5 Minute Sketch

Workflow Documents

A workflow document contains a sequential and/or parallel composition of steps.

Each workflow step represents a call to an external astrogrid-enabled resource.

Example resources are datacenters (data resources) and astronomical tool servers (computational resources).

All resources conform to the CEA standard, and so can be treated in a uniform manner.

The CEA standard defines the web interfaces, message formats and registry entries each resource must provide.

User Side

When a Jes server receives a workflow document submission it annotates it with a unique execution identifier (JobURN) and stores it locally.

Users can query the Jes server to retreive a list of the JobURNs for jobs they have submitted.

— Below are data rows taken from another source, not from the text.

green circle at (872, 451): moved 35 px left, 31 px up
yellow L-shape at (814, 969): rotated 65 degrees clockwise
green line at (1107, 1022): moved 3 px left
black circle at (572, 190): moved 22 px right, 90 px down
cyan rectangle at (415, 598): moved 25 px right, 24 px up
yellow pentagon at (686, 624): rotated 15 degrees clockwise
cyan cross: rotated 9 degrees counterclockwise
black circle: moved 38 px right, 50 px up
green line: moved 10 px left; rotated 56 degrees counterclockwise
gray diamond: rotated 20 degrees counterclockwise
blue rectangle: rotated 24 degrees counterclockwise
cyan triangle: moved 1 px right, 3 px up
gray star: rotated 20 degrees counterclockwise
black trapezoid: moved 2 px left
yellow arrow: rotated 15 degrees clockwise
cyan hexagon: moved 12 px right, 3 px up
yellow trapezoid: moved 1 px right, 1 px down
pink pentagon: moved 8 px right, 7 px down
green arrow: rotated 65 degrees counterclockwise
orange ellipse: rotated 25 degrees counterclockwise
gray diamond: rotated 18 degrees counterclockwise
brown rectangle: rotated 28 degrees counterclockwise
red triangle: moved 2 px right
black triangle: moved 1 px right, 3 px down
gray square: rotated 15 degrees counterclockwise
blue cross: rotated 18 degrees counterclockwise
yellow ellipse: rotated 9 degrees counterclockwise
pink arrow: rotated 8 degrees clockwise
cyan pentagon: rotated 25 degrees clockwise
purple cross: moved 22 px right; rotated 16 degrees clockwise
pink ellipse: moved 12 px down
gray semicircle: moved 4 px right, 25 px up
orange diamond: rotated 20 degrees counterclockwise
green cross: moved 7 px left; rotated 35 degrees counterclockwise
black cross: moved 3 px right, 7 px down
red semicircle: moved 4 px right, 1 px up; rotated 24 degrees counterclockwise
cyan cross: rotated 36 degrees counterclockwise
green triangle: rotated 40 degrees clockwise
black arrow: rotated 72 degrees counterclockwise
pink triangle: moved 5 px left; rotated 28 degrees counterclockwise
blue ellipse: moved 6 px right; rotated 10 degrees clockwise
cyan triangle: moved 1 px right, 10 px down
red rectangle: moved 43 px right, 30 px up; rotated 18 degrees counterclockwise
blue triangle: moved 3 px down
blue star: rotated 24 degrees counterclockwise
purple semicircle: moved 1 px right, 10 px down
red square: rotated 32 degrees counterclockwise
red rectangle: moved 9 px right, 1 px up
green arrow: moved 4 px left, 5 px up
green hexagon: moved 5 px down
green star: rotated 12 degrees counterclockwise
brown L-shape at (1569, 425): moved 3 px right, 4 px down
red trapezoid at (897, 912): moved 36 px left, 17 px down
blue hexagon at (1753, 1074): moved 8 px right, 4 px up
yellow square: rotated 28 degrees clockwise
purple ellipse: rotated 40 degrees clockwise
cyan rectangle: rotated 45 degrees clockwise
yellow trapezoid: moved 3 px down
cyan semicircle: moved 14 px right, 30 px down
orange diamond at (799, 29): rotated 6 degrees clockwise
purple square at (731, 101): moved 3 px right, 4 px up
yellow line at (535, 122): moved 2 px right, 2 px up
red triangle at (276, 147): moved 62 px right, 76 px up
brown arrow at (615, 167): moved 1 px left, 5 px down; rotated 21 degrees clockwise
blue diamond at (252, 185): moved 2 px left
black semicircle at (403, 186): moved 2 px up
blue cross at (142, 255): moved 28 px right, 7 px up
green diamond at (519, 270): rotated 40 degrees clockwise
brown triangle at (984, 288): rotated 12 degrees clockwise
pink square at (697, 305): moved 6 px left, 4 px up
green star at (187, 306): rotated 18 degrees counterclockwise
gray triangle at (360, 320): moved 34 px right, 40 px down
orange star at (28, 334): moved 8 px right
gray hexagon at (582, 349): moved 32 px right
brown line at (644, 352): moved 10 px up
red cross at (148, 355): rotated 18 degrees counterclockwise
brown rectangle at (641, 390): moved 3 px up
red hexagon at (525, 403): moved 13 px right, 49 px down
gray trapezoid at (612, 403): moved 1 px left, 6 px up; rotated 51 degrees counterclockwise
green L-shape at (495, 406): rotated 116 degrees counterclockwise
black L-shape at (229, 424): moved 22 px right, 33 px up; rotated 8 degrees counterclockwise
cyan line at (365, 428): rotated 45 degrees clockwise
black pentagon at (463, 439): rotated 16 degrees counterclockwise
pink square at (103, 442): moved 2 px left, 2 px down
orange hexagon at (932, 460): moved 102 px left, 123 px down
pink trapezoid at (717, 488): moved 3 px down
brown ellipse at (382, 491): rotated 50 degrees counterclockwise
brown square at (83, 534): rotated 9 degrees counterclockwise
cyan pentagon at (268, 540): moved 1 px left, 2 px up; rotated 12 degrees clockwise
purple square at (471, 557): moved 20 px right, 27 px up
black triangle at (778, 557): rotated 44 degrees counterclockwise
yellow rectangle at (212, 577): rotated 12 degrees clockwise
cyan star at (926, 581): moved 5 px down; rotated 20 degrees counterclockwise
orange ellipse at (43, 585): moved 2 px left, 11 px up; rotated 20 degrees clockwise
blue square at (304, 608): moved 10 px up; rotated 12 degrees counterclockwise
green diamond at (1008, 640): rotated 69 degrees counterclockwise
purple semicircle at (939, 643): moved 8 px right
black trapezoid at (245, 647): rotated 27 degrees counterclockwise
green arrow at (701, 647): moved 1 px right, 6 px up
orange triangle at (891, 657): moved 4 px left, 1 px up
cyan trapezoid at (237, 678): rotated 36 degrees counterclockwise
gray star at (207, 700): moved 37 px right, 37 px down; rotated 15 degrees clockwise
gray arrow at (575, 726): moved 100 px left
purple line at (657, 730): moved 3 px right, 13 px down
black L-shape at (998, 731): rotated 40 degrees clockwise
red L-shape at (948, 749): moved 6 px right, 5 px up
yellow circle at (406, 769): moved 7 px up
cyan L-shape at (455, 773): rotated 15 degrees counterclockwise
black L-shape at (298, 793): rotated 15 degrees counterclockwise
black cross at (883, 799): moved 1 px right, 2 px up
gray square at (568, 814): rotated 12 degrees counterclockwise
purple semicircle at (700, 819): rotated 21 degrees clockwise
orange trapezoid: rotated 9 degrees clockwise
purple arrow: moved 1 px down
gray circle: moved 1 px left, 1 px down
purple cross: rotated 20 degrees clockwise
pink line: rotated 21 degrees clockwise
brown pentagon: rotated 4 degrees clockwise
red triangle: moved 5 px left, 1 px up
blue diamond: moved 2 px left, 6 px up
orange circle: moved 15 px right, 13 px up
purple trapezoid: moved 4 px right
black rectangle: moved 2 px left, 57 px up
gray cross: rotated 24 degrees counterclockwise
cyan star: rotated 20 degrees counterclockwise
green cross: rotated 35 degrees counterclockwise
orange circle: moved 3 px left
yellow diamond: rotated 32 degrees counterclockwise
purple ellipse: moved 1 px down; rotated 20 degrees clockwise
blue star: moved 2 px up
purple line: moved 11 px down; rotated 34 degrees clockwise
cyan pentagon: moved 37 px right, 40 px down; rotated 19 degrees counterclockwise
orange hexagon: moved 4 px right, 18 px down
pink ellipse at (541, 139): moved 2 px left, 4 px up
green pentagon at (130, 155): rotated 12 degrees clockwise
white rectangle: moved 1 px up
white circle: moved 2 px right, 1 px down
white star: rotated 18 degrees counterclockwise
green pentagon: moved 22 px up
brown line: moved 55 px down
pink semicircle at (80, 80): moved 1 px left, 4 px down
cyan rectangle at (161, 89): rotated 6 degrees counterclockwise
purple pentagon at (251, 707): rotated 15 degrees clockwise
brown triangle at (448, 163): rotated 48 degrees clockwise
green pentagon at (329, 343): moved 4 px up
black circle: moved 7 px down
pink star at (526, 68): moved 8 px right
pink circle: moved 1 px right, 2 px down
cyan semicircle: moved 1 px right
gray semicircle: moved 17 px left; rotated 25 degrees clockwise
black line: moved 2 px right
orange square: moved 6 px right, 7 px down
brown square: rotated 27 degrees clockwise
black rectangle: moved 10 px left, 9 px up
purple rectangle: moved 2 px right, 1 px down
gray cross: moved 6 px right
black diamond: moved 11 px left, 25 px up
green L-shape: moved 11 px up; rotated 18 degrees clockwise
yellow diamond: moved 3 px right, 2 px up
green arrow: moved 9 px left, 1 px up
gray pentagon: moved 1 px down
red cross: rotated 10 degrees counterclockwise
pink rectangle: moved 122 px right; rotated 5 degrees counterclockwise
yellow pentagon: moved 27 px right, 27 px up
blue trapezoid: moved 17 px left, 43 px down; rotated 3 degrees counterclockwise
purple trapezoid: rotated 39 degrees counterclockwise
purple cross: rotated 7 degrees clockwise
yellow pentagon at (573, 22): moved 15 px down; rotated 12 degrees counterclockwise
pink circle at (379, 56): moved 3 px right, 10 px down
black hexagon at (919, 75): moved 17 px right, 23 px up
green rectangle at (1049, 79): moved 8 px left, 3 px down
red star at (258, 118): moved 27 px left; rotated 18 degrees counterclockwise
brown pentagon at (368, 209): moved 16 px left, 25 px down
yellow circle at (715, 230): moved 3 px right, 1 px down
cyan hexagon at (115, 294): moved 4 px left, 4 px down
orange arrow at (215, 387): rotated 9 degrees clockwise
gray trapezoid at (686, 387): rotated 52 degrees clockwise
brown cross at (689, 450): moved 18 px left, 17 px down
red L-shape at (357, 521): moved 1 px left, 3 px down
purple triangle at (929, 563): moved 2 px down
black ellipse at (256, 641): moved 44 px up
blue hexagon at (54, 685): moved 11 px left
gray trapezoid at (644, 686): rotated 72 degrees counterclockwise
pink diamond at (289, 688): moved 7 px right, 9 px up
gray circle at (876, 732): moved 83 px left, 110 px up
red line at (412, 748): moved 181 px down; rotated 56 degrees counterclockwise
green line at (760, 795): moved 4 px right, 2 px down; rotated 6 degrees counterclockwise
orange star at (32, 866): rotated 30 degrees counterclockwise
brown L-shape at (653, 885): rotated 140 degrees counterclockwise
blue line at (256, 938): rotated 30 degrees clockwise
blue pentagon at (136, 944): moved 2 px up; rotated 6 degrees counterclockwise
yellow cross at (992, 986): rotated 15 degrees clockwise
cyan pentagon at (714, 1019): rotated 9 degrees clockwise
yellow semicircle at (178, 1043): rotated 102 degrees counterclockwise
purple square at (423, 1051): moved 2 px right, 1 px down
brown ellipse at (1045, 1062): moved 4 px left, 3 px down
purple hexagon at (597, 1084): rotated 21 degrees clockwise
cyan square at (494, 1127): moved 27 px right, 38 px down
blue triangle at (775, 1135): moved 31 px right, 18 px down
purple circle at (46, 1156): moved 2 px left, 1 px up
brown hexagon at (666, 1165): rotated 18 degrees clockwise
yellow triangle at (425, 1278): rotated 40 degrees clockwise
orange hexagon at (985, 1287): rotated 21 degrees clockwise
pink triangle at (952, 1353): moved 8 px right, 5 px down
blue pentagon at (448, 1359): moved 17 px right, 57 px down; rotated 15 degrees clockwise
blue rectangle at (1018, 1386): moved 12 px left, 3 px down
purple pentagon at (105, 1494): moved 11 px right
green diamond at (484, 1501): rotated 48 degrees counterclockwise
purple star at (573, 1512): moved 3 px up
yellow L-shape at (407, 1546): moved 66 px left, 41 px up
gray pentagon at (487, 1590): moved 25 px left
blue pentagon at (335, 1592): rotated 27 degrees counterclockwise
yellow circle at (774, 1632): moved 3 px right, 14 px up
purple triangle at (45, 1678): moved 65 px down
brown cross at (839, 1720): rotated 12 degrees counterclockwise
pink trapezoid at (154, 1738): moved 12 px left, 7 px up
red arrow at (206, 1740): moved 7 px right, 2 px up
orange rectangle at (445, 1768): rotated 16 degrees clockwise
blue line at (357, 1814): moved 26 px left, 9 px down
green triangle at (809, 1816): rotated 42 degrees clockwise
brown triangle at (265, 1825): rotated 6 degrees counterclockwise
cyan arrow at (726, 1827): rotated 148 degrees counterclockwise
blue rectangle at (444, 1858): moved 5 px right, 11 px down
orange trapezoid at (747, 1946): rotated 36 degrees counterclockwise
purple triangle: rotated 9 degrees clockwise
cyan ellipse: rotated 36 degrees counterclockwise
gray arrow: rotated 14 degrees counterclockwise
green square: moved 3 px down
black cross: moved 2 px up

Users can retreive a workflow document from Jes by passing its JobURN. This will be the original document that was submitted, annotated with execution details.

Processing Side.

Workflow documents are processed in an asynchronous manner.

Workflow documents may be queued before processing.

Initiating Steps

When Jes processes a workflow document it:
  1. loads it from the local store
  2. determines which steps should be started next using a scheduling policy
  3. resolves the resources used in these steps to endpoints of CEA services by querying an astrogrid registry
  4. dispatches each of the candidate steps as a task to the appropriate CEA service.
  5. records the steps that have been executed as annotations in the workflow document
  6. saves the updated document back to the local store.

Tracking progress of Steps.

The CEA standard defines a web-interface that CEA servers must use to notify a controller (in this case Jes) when the execution status of a task changes.

Tasks may have the following execution statuses - PENDING, RUNNING, COMPLETED, ERROR

CEA servers may optionally use the same method to report other progress / logging information to a controller.

When Jes receives notification from a CEA server it:

  1. loads the relevant workflow document from the store
  2. records the notification as an annotation to the corresponding job step
  3. if the notification states that the task has completed or in error, Jes examines the workflow document for further steps to initiate.
    • If no further steps can be initiated, the status of the entire workflow is set to 'completed' or 'error'
  4. saves the updated document back to the local store.


Architecture

Workflow Documents

The core workflow document format, and the annotations used to record execution information are defined as XML schemas:
  • Workflow (schema/html) the document core - defines steps, sequences, flows
  • Execution Record (schema/html) annotations to record execution
  • CEA Types (schema/html) types used in execution records
  • CEA Parameters (schema/html) types passed as parameters to CEA
  • Credentials (schema/html) authentication fragment of a workflow.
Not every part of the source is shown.